In late 1984, the Department of Financial Institutions of Utah (the Department) determined that Western Heritage Thrift and Loan Company (Western Heritage), a Utah chartered industrial loan corporation, was a “failing depository institution” within the meaning of Utah Code Ann. § 7-19-1(1) (Supp.1994). In order to avoid closure and liquidation, the Department sought to arrange a merger or acquisition between the then-current owners of Western Heritage and some other party that could offer a better prospect of continuing Western Heritage’s business.

In November of 1984, an officer of Western Heritage contacted plaintiffs and advised them of the situation regarding Western Heritage. Brown, a leasing expert, and Hendricks, a certified public accountant, 3 subsequently began exploring the possibility óf purchasing Western Heritage. Plaintiffs later met and negotiated with Elaine B. Weis, who at the time was Commissioner of the Department, and other department officials, regarding the purchase of Western Heritage. *556 During the course of negotiating with defendants, plaintiffs learned that any offer they intended to make needed to include a month-by-month projection, or pro forma, of Western Heritage’s financial picture. Plaintiffs understood that unless they could show that they would be able to reverse Western Heritage's loss of approximately $30,000 per month, and begin making a profit within three years, the Department would not allow them to acquire the stock of Western Heritage.
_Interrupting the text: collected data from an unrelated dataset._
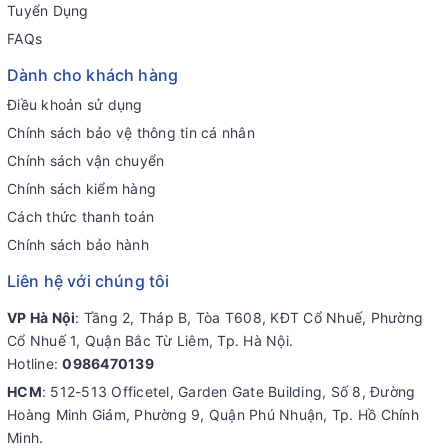
Tuyển Dụng
FAQs
Dành cho khách hàng
Điều khoản sử dụng
Chính sách bảo vệ thông tin cá nhân
Chính sách vận chuyển
Chính sách kiểm hàng
Cách thức thanh toán
Chính sách bảo hành
Liên hệ với chúng tôi
VP Hà Nội
: Tầng 2, Tháp B, Tòa T608, KĐT Cổ Nhuế, Phường
Cổ Nhuế 1, Quận Bắc Từ Liêm, Tp. Hà Nội.
Hotline:
0986470139
HCM
: 512-513 Officetel, Garden Gate Building, Số 8, Đường
Hoàng Minh Giám, Phường 9, Quận Phú Nhuận, Tp. Hồ Chính
Minh.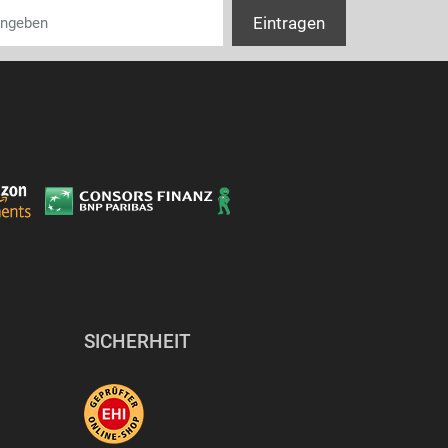
Breite
Tiefe
Höhe
SICHERHEIT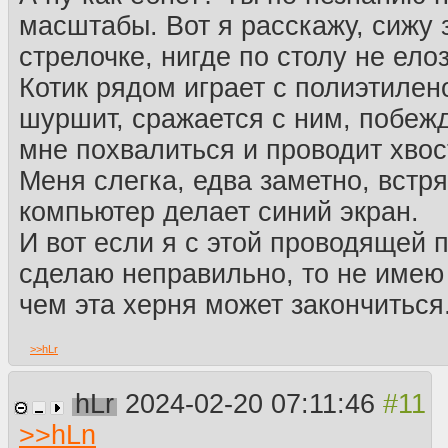
масштабы. Вот я расскажу, сижу 
стрелочке, нигде по столу не елоз
Котик рядом играет с полиэтилен
шуршит, сражается с ним, побежд
мне похвалиться и проводит хвос
Меня слегка, едва заметно, встря
компьютер делает синий экран.
И вот если я с этой проводящей 
сделаю неправильно, то не имею
чем эта херня может закончиться
>>
hLr
hLr
2024-02-20 07:11:46
>>
hLn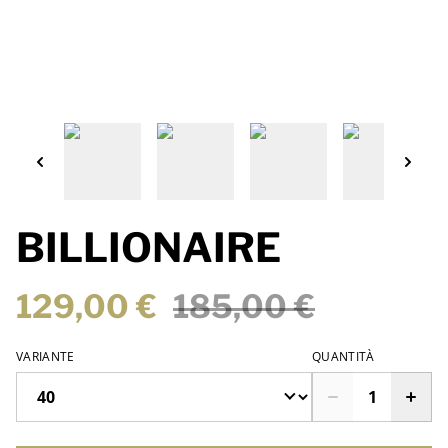
BILLIONAIRE
129,00 €
185,00 €
VARIANTE
QUANTITÀ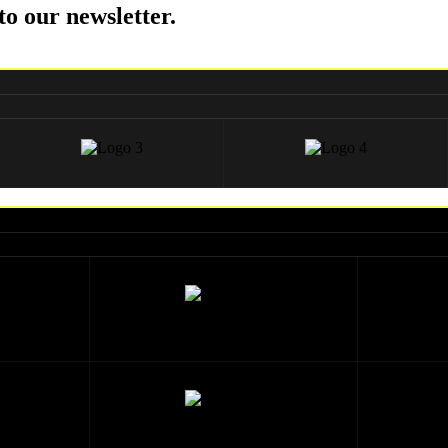
to our newsletter.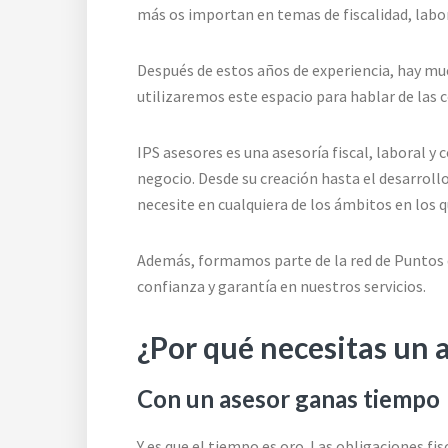
más os importan en temas de fiscalidad, labor
Después de estos años de experiencia, hay muc
utilizaremos este espacio para hablar de las
IPS asesores es una asesoría fiscal, laboral y
negocio. Desde su creación hasta el desarroll
necesite en cualquiera de los ámbitos en los
Además, formamos parte de la red de Puntos
confianza y garantía en nuestros servicios.
¿Por qué necesitas un 
Con un asesor ganas tiempo
Y es que el tiempo es oro. Las obligaciones fi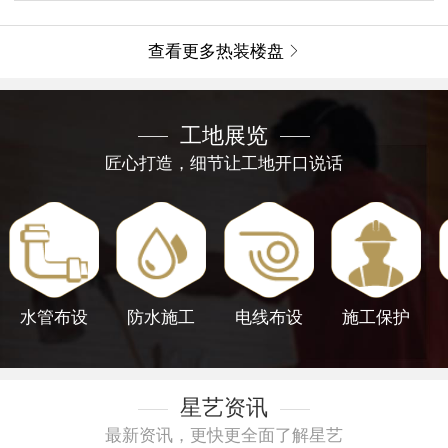
查看更多热装楼盘

工地展览
匠心打造，细节让工地开口说话
水管布设
防水施工
电线布设
施工保护
星艺资讯
最新资讯，更快更全面了解星艺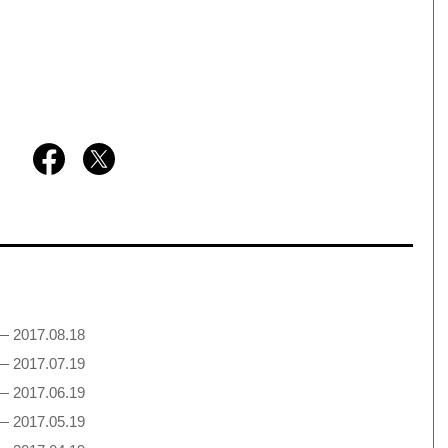
— 2017.08.18
— 2017.07.19
— 2017.06.19
— 2017.05.19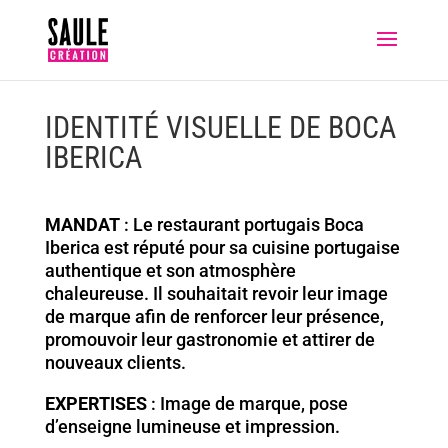
IDENTITÉ VISUELLE DE BOCA
IBERICA
MANDAT
:
Le restaurant portugais Boca
Iberica est réputé pour sa cuisine portugaise
authentique et son atmosphère
chaleureuse. Il souhaitait revoir leur image
de marque afin de renforcer leur présence,
promouvoir leur gastronomie et attirer de
nouveaux clients.
EXPERTISES
: Image de marque, pose
d’enseigne lumineuse et impression.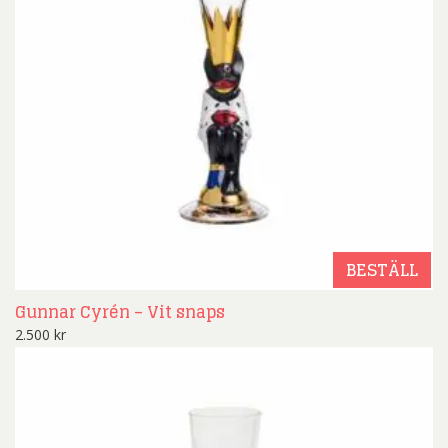
BESTÄLL
Gunnar Cyrén – Vit snaps
2.500
kr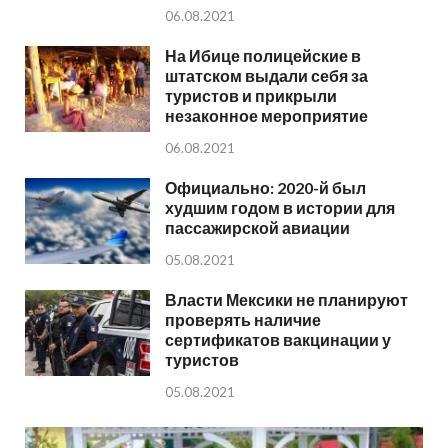
06.08.2021
На Ибице полицейские в
штатском выдали себя за
туристов и прикрыли
незаконное мероприятие
06.08.2021
Официально: 2020-й был
худшим годом в истории для
пассажирской авиации
05.08.2021
Власти Мексики не планируют
проверять наличие
сертификатов вакцинации у
туристов
05.08.2021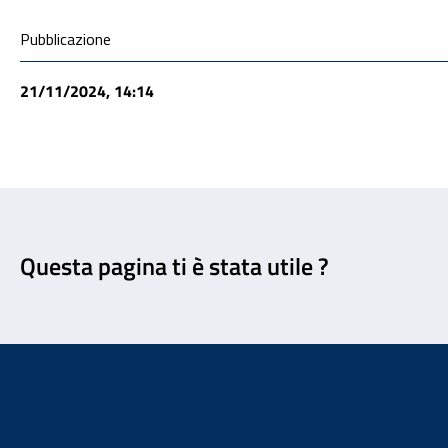
Condivisione social
Pubblicazione
21/11/2024, 14:14
Feedback
Questa pagina ti è stata utile ?
Footer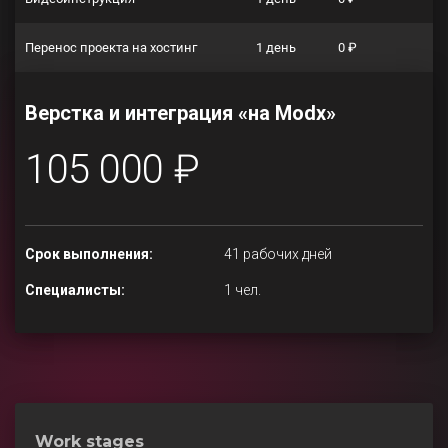
Перенос проекта на хостинг
1 день
0 ₽
Верстка и интеграция «на Modx»
105 000 ₽
Срок выполнения:
41 рабочих дней
Специалисты:
1 чел.
Work stages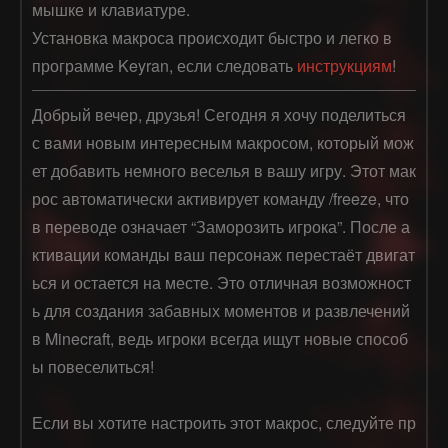
мышке и клавиатуре.
Установка макроса происходит быстро и легко в
программе Keyran, если следовать
инструкциям
!
Добрый вечер, друзья! Сегодня я хочу поделиться 
с вами новым интересным макросом, который мож
ет добавить немного веселья в вашу игру. Этот мак
рос автоматически активирует команду /freeze, что 
в переводе означает “Заморозить игрока”. После а
ктивации команды ваш персонаж перестаёт двигат
ься и остается на месте. Это отличная возможност
ь для создания забавных моментов и развлечений 
в Minecraft, ведь игроки всегда ищут новые способ
ы повеселиться!

Если вы хотите настроить этот макрос, следуйте пр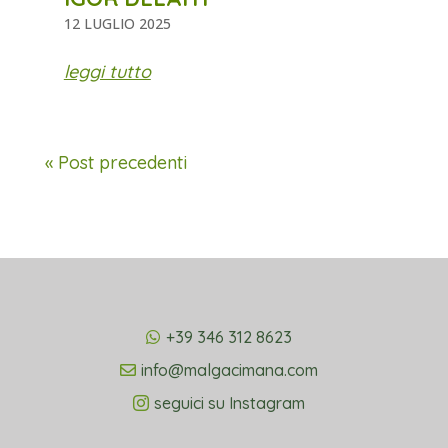
12 LUGLIO 2025
leggi tutto
« Post precedenti
+39 346 312 8623
info@malgacimana.com
seguici su Instagram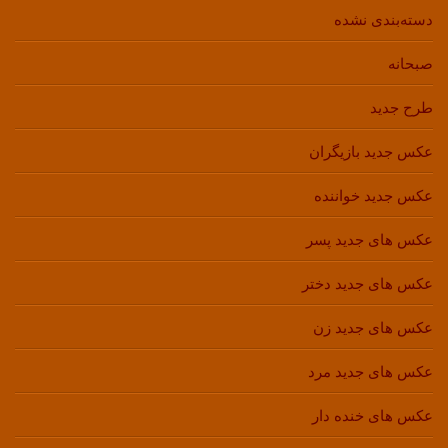
دسته‌بندی نشده
صبحانه
طرح جدید
عکس جدید بازیگران
عکس جدید خواننده
عکس های جدید پسر
عکس های جدید دختر
عکس های جدید زن
عکس های جدید مرد
عکس های خنده دار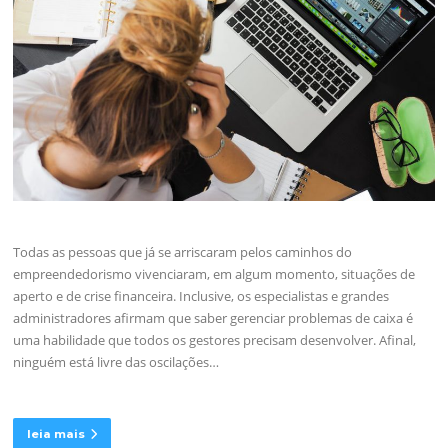
Todas as pessoas que já se arriscaram pelos caminhos do
empreendedorismo vivenciaram, em algum momento, situações de
aperto e de crise financeira. Inclusive, os especialistas e grandes
administradores afirmam que saber gerenciar problemas de caixa é
uma habilidade que todos os gestores precisam desenvolver. Afinal,
ninguém está livre das oscilações…
leia mais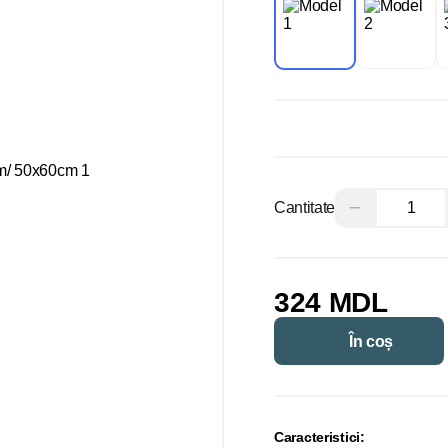
−
Cantitate
324 MDL
În coș
Caracteristici: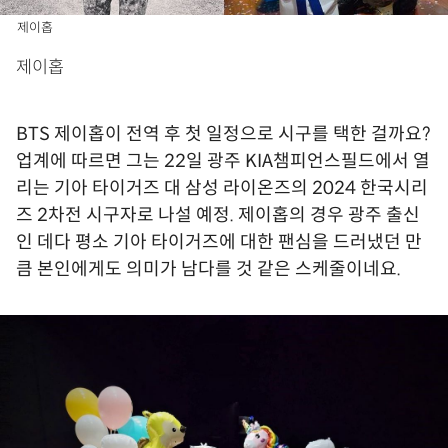
제이홉
제이홉
BTS 제이홉이 전역 후 첫 일정으로 시구를 택한 걸까요?
업계에 따르면 그는 22일 광주 KIA챔피언스필드에서 열
리는 기아 타이거즈 대 삼성 라이온즈의 2024 한국시리
즈 2차전 시구자로 나설 예정. 제이홉의 경우 광주 출신
인 데다 평소 기아 타이거즈에 대한 팬심을 드러냈던 만
큼 본인에게도 의미가 남다를 것 같은 스케줄이네요.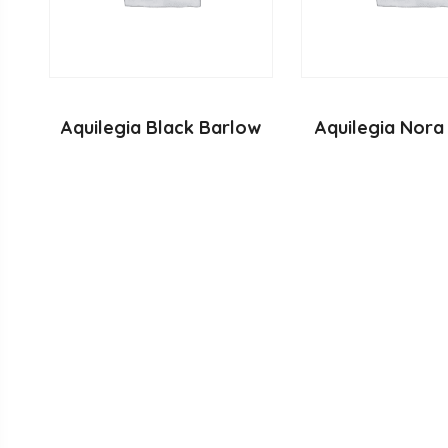
Aquilegia Black Barlow
Aquilegia Nora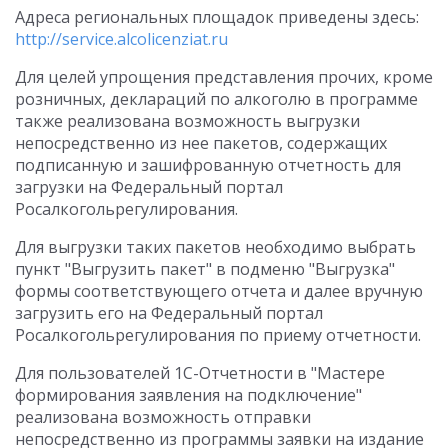
Адреса региональных площадок приведены здесь:
http://service.alcolicenziat.ru
Для целей упрощения представления прочих, кроме
розничных, деклараций по алкоголю в программе
также реализована возможность выгрузки
непосредственно из нее пакетов, содержащих
подписанную и зашифрованную отчетность для
загрузки на Федеральный портал
Росалкогольрегулирования.
Для выгрузки таких пакетов необходимо выбрать
пункт "Выгрузить пакет" в подменю "Выгрузка"
формы соответствующего отчета и далее вручную
загрузить его на Федеральный портал
Росалкогольрегулирования по приему отчетности.
Для пользователей 1С-Отчетности в "Мастере
формирования заявления на подключение"
реализована возможность отправки
непосредственно из программы заявки на издание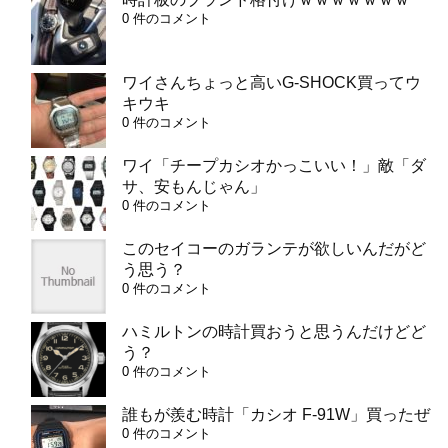
0 件のコメント
ワイさんちょっと高いG-SHOCK買ってウ
キウキ
0 件のコメント
ワイ「チープカシオかっこいい！」敵「ダ
サ、安もんじゃん」
0 件のコメント
このセイコーのガランテが欲しいんだがど
う思う？
0 件のコメント
ハミルトンの時計買おうと思うんだけどど
う？
0 件のコメント
誰もが羨む時計「カシオ F-91W」買ったぜ
0 件のコメント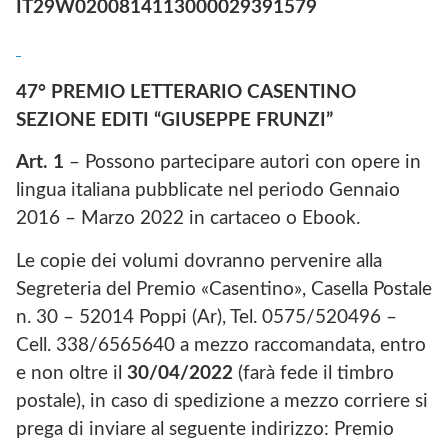
IT29W0200814113000029391579
47° PREMIO LETTERARIO CASENTINO
SEZIONE EDITI “GIUSEPPE FRUNZI”
Art. 1
– Possono partecipare autori con opere in
lingua italiana pubblicate nel periodo Gennaio
2016 – Marzo 2022 in cartaceo o Ebook.
Le copie dei volumi dovranno pervenire alla
Segreteria del Premio «Casentino», Casella Postale
n. 30 – 52014 Poppi (Ar), Tel. 0575/520496 –
Cell. 338/6565640 a mezzo raccomandata, entro
e non oltre il
30/04/2022
(farà fede il timbro
postale), in caso di spedizione a mezzo corriere si
prega di inviare al seguente indirizzo: Premio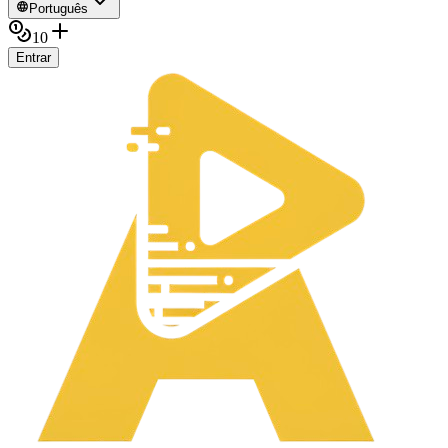
Português
10
Entrar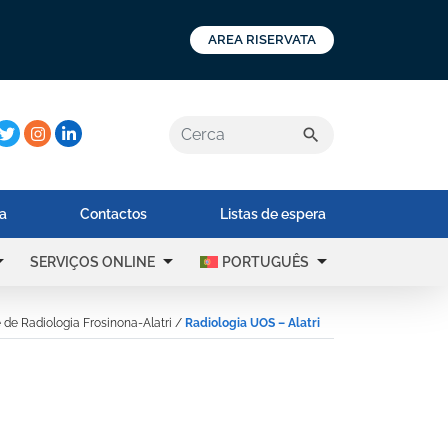
AREA RISERVATA
a:
search
na
Contactos
Listas de espera
op_down
arrow_drop_down
arrow_drop_down
SERVIÇOS ONLINE
PORTUGUÊS
de Radiologia Frosinona-Alatri
/
Radiologia UOS – Alatri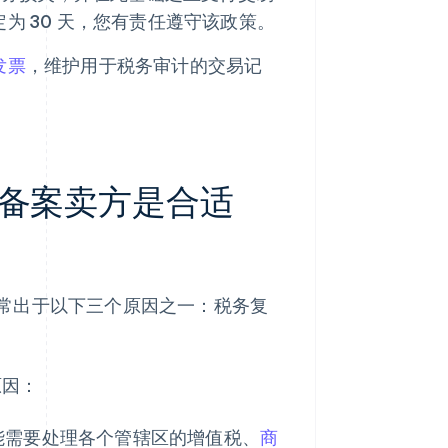
为 30 天，您有责任遵守该政策。
发票
，维护用于税务审计的交易记
备案卖方是合适
常出于以下三个原因之一：税务复
原因：
能需要处理各个管辖区的增值税、
商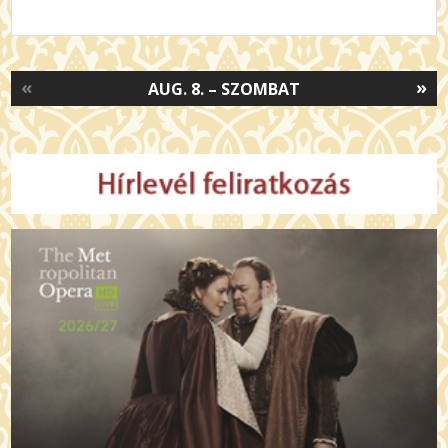
«
»
AUG. 8. – SZOMBAT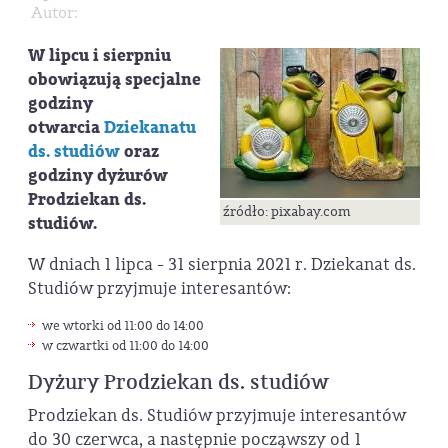
Autor:
W lipcu i sierpniu
obowiązują specjalne
godziny
otwarcia
Dziekanatu
ds. studiów
oraz
godziny dyżurów
Prodziekan ds.
źródło: pixabay.com
studiów.
W dniach 1 lipca - 31 sierpnia 2021 r. Dziekanat ds.
Studiów przyjmuje interesantów:
we wtorki od 11:00 do 14:00
w czwartki od 11:00 do 14:00
Dyżury Prodziekan ds. studiów
Prodziekan ds. Studiów przyjmuje interesantów
do 30 czerwca, a następnie począwszy od 1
The verified complaint indicates that Hendricks first constructed the pro forma on November 14, 1984, at the offices of the accounting firm KMG Main Hurdman. KMG Main Hurdman made its employees, computers, and software available to Hendricks, and Hendricks based his pro forma on representations made by James Munsee, an officer of Western Heritage. Munsee had provided Hendricks with a loan delinquency report, a provisional balance sheet and income statement, and a preliminary audit performed by KMG Main Hurdman. Hendricks revised this pro forma several times. The final pro forma, submitted to the Department in December of 1984, projected that even after the injection of new capital of $550,000 from plaintiffs, Western Heritage would continue to lose money until December of 1986. Plaintiffs’ pro forma also indicated, according to plaintiffs’ affidavit, that through the first two years of operation, Western Heritage would lose over $380,000 of the new capital plaintiffs proposed to contribute. It also projected that Western Heritage would make a profit of over $180,000 in the third year, and that plaintiffs would recoup their original capital investment by the end of the sixth year of their operation of Western Heritage. Thereafter, the pro forma projected a profit of $25,000 per month.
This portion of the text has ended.